Task — Transcribe, word for word, all of the entries below, and exclude any pictures from the copy.

Input —
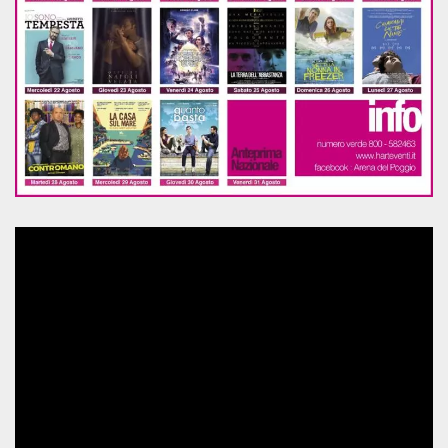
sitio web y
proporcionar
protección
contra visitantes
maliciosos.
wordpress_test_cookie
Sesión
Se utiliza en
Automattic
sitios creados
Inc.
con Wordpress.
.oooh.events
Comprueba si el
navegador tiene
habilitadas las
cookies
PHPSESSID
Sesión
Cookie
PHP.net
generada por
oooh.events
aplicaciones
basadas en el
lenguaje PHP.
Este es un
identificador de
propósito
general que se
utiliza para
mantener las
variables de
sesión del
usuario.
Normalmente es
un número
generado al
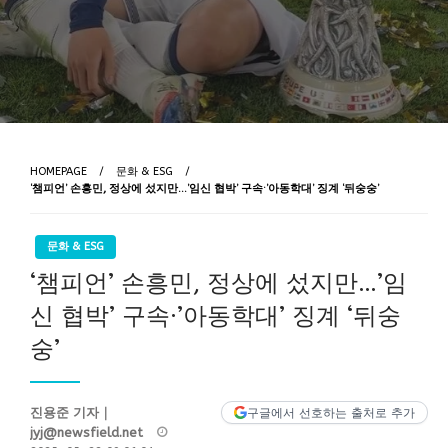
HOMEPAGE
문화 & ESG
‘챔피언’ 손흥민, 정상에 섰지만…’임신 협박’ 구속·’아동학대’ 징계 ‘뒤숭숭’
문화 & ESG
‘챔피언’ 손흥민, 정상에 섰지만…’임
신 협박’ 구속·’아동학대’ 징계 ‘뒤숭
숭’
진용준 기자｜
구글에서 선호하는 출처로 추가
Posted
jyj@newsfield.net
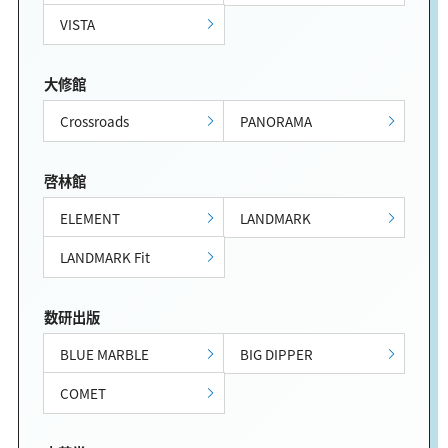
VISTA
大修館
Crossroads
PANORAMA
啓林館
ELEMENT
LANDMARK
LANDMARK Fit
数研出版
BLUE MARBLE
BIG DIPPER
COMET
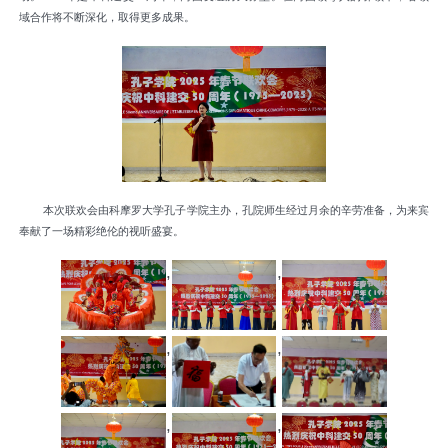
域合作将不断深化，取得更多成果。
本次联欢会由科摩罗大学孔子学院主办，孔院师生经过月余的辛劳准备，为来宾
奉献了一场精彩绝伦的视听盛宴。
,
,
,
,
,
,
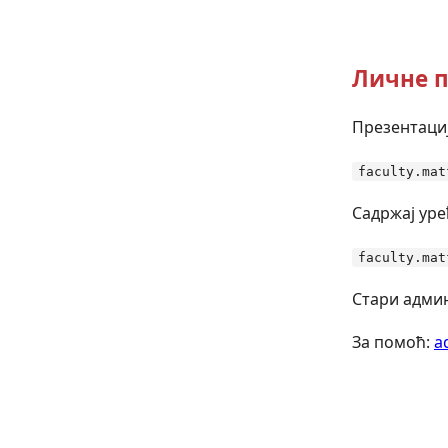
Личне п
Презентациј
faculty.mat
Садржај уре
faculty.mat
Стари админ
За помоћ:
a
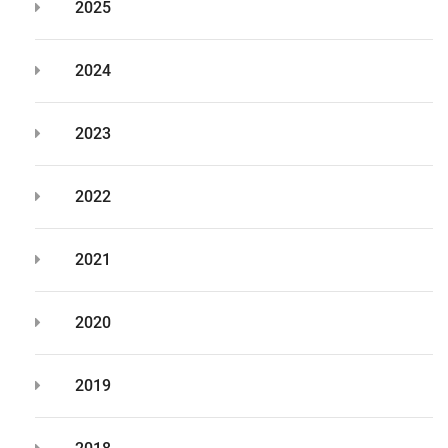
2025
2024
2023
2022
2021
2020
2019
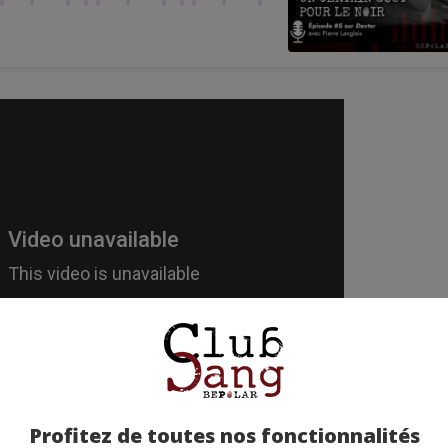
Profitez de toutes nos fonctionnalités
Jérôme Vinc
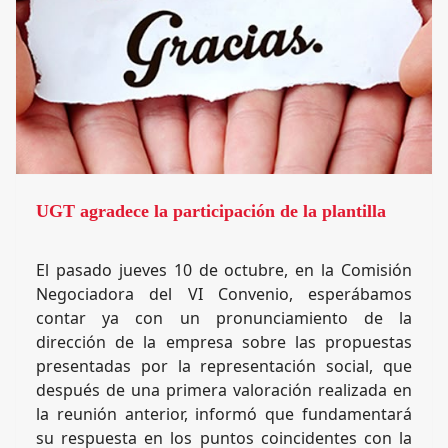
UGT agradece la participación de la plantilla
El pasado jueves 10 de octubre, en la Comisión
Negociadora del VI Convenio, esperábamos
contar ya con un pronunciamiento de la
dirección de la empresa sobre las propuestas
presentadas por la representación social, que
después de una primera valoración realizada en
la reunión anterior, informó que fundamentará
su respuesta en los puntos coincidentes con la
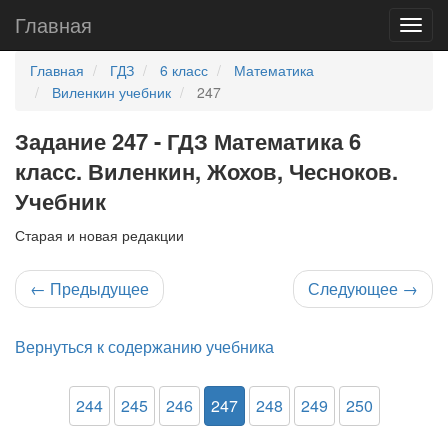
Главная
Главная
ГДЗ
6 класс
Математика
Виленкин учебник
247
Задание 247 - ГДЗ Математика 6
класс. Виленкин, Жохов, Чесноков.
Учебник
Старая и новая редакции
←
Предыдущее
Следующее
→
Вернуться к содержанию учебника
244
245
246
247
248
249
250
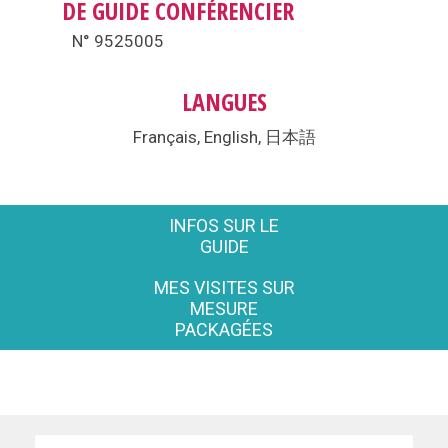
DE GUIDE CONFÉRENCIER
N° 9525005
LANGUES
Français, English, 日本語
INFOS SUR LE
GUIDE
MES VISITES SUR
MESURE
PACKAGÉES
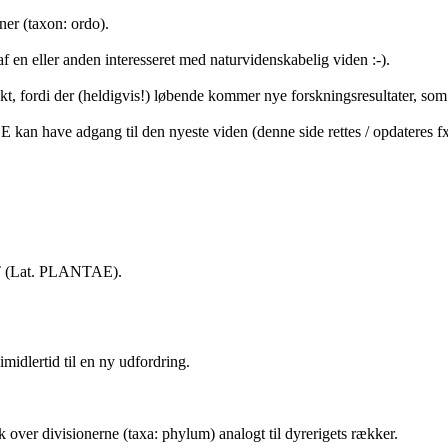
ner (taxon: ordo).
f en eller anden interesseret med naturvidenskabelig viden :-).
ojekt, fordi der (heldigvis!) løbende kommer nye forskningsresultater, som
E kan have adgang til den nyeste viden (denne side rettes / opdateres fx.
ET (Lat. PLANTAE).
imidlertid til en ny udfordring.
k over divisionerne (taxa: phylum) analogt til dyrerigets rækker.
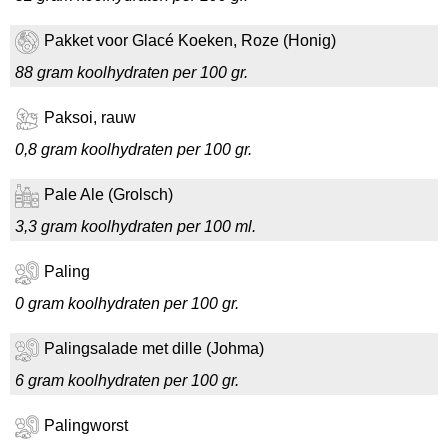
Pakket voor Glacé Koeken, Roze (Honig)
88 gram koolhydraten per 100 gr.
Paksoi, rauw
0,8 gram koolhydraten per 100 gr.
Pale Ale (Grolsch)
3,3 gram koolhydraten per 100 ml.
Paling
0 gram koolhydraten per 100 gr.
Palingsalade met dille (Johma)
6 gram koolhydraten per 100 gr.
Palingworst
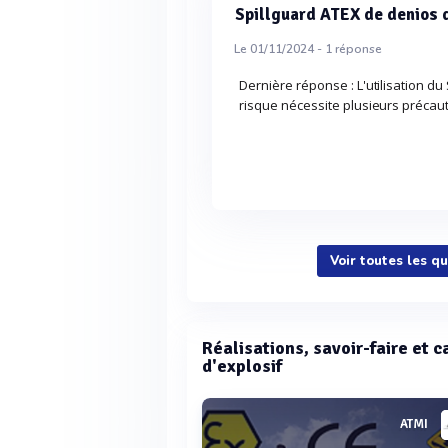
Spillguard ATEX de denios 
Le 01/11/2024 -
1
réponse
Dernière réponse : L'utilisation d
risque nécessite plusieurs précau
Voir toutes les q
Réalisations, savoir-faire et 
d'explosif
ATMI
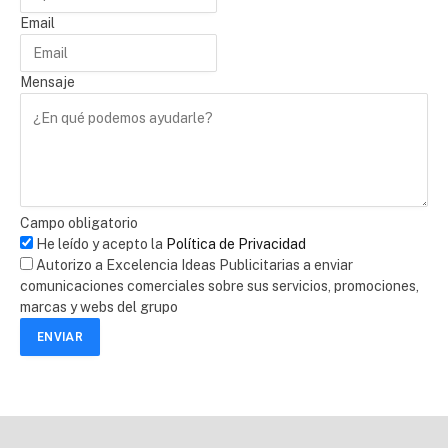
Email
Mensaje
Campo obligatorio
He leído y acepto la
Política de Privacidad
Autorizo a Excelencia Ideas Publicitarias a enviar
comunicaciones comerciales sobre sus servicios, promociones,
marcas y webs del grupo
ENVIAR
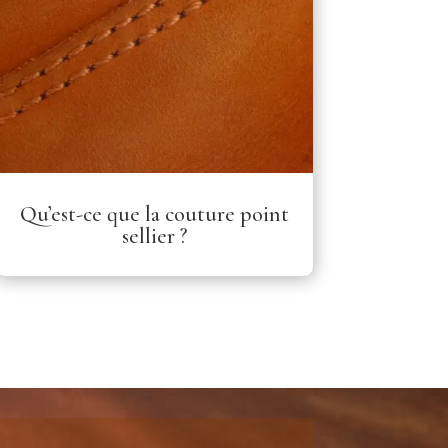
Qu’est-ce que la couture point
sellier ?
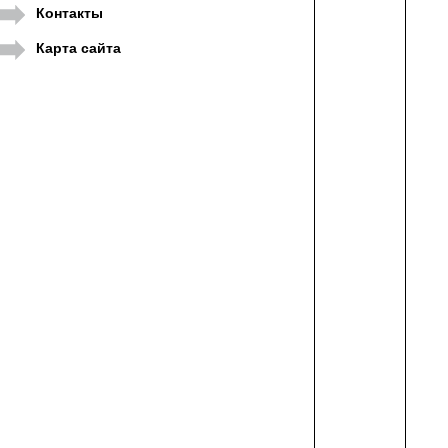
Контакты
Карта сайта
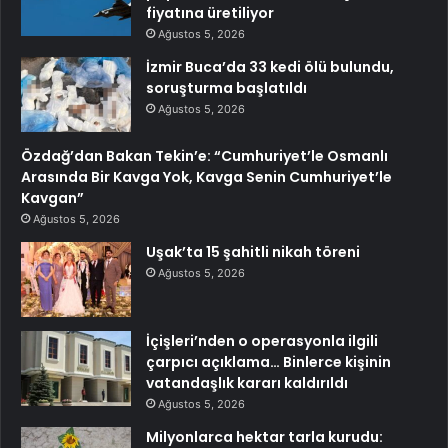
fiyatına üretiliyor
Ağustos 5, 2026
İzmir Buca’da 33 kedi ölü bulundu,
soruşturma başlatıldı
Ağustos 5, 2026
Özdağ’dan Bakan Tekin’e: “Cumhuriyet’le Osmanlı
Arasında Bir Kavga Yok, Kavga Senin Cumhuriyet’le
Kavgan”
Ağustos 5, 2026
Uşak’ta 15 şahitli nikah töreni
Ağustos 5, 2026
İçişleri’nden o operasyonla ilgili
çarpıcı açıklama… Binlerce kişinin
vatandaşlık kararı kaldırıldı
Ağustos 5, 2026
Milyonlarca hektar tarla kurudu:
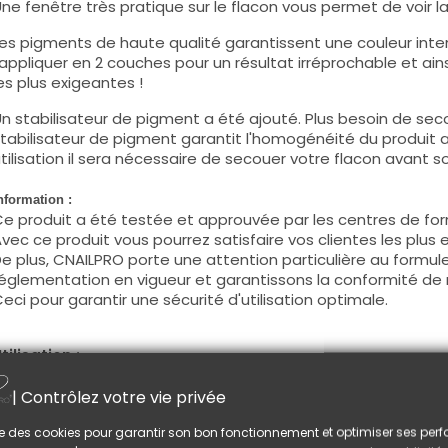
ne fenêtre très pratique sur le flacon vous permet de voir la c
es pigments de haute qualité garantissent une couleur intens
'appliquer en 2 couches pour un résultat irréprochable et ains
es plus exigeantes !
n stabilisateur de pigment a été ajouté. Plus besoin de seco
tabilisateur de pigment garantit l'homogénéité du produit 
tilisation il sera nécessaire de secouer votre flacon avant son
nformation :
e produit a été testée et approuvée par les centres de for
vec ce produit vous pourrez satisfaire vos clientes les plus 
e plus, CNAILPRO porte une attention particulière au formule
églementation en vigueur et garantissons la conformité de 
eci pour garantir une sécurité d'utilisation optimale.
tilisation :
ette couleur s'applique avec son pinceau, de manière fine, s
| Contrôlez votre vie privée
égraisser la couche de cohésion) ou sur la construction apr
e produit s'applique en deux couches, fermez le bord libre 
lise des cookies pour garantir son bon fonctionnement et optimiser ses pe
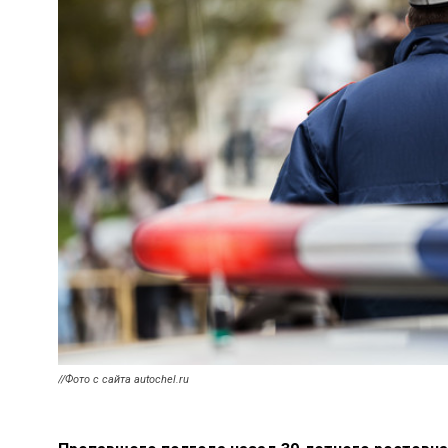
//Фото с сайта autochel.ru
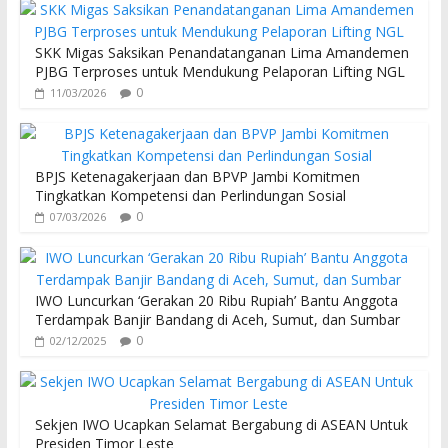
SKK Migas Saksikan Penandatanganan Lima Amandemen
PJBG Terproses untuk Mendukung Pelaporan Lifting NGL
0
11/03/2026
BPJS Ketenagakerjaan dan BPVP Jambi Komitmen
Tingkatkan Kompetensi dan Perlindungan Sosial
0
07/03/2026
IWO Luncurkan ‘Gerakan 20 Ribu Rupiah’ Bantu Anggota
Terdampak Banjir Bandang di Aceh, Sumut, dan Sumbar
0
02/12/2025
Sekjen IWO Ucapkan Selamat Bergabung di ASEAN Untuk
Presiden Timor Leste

Output of the exercise —
sitio web y
proporcionar
protección
contra visitantes
maliciosos.
wordpress_test_cookie
Sesión
Se utiliza en
Automattic
sitios creados
Inc.
con Wordpress.
.oooh.events
Comprueba si el
navegador tiene
habilitadas las
cookies
PHPSESSID
Sesión
Cookie
PHP.net
generada por
oooh.events
aplicaciones
basadas en el
lenguaje PHP.
Este es un
identificador de
propósito
general que se
utiliza para
mantener las
variables de
sesión del
usuario.
Normalmente es
un número
generado al
HOMEPAGE
문화 & ESG
‘챔피언’ 손흥민, 정상에 섰지만…’임신 협박’ 구속·’아동학대’ 징계 ‘뒤숭숭’
문화 & ESG
‘챔피언’ 손흥민, 정상에 섰지만…’임
신 협박’ 구속·’아동학대’ 징계 ‘뒤숭
숭’
진용준 기자｜
구글에서 선호하는 출처로 추가
Posted
jyj@newsfield.net
VISTA
大修館
Crossroads
PANORAMA
啓林館
ELEMENT
LANDMARK
LANDMARK Fit
数研出版
BLUE MARBLE
BIG DIPPER
COMET
域合作将不断深化，取得更多成果。
本次联欢会由科摩罗大学孔子学院主办，孔院师生经过月余的辛劳准备，为来宾
奉献了一场精彩绝伦的视听盛宴。
,
,
,
,
,
,
Личне п
Презентациј
faculty.mat
Садржај уре
faculty.mat
Стари админ
За помоћ:
a
2025
2024
2023
2022
2021
2020
2019
Profitez de toutes nos fonctionnalités
Jérôme Vinc
UGT agradece la participación de la plantilla
El pasado jueves 10 de octubre, en la Comisión
Negociadora del VI Convenio, esperábamos
contar ya con un pronunciamiento de la
dirección de la empresa sobre las propuestas
presentadas por la representación social, que
después de una primera valoración realizada en
la reunión anterior, informó que fundamentará
su respuesta en los puntos coincidentes con la
Главная
Главная
ГДЗ
6 класс
Математика
Виленкин учебник
247
Задание 247 - ГДЗ Математика 6
класс. Виленкин, Жохов, Чесноков.
Учебник
Старая и новая редакции
←
Предыдущее
Следующее
→
Вернуться к содержанию учебника
244
245
246
247
248
249
250
DE GUIDE CONFÉRENCIER
N° 9525005
LANGUES
Français, English, 日本語
INFOS SUR LE
GUIDE
MES VISITES SUR
MESURE
PACKAGÉES
ner (taxon: ordo).
f en eller anden interesseret med naturvidenskabelig viden :-).
ojekt, fordi der (heldigvis!) løbende kommer nye forskningsresultater, som
E kan have adgang til den nyeste viden (denne side rettes / opdateres fx.
ET (Lat. PLANTAE).
imidlertid til en ny udfordring.
k over divisionerne (taxa: phylum) analogt til dyrerigets rækker.
Pakket voor Glacé Koeken, Roze (Honig)
88 gram koolhydraten per 100 gr.
Paksoi, rauw
0,8 gram koolhydraten per 100 gr.
Pale Ale (Grolsch)
3,3 gram koolhydraten per 100 ml.
Paling
0 gram koolhydraten per 100 gr.
Palingsalade met dille (Johma)
6 gram koolhydraten per 100 gr.
Palingworst
Spillguard ATEX de denios 
Le 01/11/2024 -
1
réponse
Dernière réponse : L'utilisation d
risque nécessite plusieurs précau
Voir toutes les q
Réalisations, savoir-faire et 
d'explosif
ATMI
Email
Mensaje
Campo obligatorio
He leído y acepto la
Política de Privacidad
Autorizo a Excelencia Ideas Publicitarias a enviar
comunicaciones comerciales sobre sus servicios, promociones,
marcas y webs del grupo
ENVIAR
Qu’est-ce que la couture point
sellier ?
Контакты
Карта сайта
fiyatına üretiliyor
Ağustos 5, 2026
İzmir Buca’da 33 kedi ölü bulundu,
soruşturma başlatıldı
Ağustos 5, 2026
Özdağ’dan Bakan Tekin’e: “Cumhuriyet’le Osmanlı
Arasında Bir Kavga Yok, Kavga Senin Cumhuriyet’le
Kavgan”
Ağustos 5, 2026
Uşak’ta 15 şahitli nikah töreni
Ağustos 5, 2026
İçişleri’nden o operasyonla ilgili
çarpıcı açıklama… Binlerce kişinin
vatandaşlık kararı kaldırıldı
Ağustos 5, 2026
Milyonlarca hektar tarla kurudu:
ne fenêtre très pratique sur le flacon vous permet de voir la c
es pigments de haute qualité garantissent une couleur intens
'appliquer en 2 couches pour un résultat irréprochable et ains
es plus exigeantes !
n stabilisateur de pigment a été ajouté. Plus besoin de seco
tabilisateur de pigment garantit l'homogénéité du produit 
tilisation il sera nécessaire de secouer votre flacon avant son
nformation :
e produit a été testée et approuvée par les centres de for
vec ce produit vous pourrez satisfaire vos clientes les plus 
e plus, CNAILPRO porte une attention particulière au formule
églementation en vigueur et garantissons la conformité de 
eci pour garantir une sécurité d'utilisation optimale.
tilisation :
ette couleur s'applique avec son pinceau, de manière fine, s
| Contrôlez votre vie privée
égraisser la couche de cohésion) ou sur la construction apr
e produit s'applique en deux couches, fermez le bord libre 
lise des cookies pour garantir son bon fonctionnement et optimiser ses pe
//Фото с сайта autochel.ru
SKK Migas Saksikan Penandatanganan Lima Amandemen
PJBG Terproses untuk Mendukung Pelaporan Lifting NGL
0
11/03/2026
BPJS Ketenagakerjaan dan BPVP Jambi Komitmen
Tingkatkan Kompetensi dan Perlindungan Sosial
0
07/03/2026
IWO Luncurkan ‘Gerakan 20 Ribu Rupiah’ Bantu Anggota
Terdampak Banjir Bandang di Aceh, Sumut, dan Sumbar
0
02/12/2025
Sekjen IWO Ucapkan Selamat Bergabung di ASEAN Untuk
Presiden Timor Leste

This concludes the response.